About

What do Bat Boy, Eskimo Pies, magicians, and mayflies have in common? Each of them at some point took up residence in my mind, evoking sensations, images, and words I couldn’t ignore. It’s a delight to sit with such obsessions and guide them into the shape of a poem. Sometimes my poetry focuses in on something weird or quirky or delves into the surreal; perhaps that’s my small attempt at “telling it slant” (a phrase from Emily Dickinson’s poem “Tell all the truth but tell it slant”).

Some contemporary poets I admire for their skill and talent in crafting poems that live in the realm of the funny, the odd, and the fantastic: Amy Gerstler, Tony Hoagland, Thomas Lux, James Tate, and Charles Harper Webb.

I live in Seattle, where I am a freelance writer and editor, teacher, and an editor for the online poetry and art journal the DMQ Review.

My chapbook Magic Word was published by Pudding House Publications in 2007. Dancing Girl Press will publish my chapbook What to Make of a Diminished Thing in 2012, and my first full-length poetry collection is coming out from Mayapple Press in early 2013.
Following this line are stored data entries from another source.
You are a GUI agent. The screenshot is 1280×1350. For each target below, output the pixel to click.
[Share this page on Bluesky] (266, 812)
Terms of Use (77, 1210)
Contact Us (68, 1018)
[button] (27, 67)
Awards and honors include: 2008 seminfinalist for the 2008 University of Wisconsin Press Poetry Series contest; finalist for the 2007 St. Lawrence Book Award; semifinalist for the 2008, 2009, and 2010 Crab Orchard Series in Poetry First Book Award and the 2009 Crab Orchard Open Competition; finalist for the Floating Bridge Chapbook Award in 2004, 2006, and 2007; Honorable Mention in Late Blooms Poetry Postcard Contest; semifinalist for the 2005 “Discovery”/The Nation poetry contest.
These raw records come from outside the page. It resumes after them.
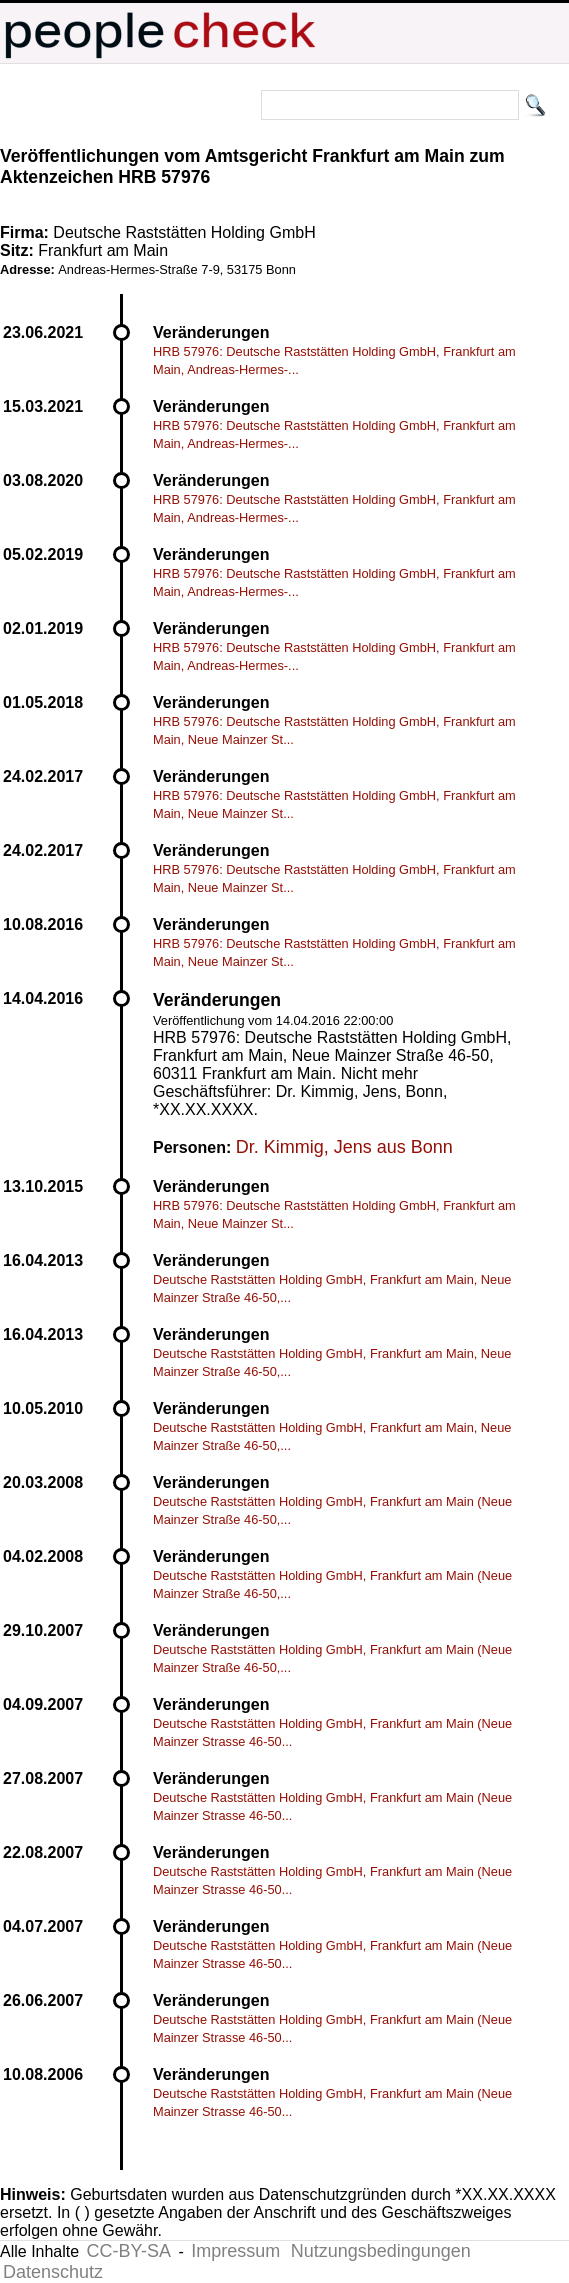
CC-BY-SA (129, 2251)
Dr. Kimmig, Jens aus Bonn (344, 1147)
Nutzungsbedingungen (381, 2251)
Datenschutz (53, 2272)
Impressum (235, 2251)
My work has appeared in a variety of journals, including Crab Orchard Review, the Seattle Review, Crab Creek Review, Hubbub, Floating Bridge Review, 5 AM, and Sentence. I took my MFA in Creative Writing and Literature from the Bennington College Writing Seminars. I’ve taught poetry writing to children and adults; my “poetry appreciation for cats” class never quite took off.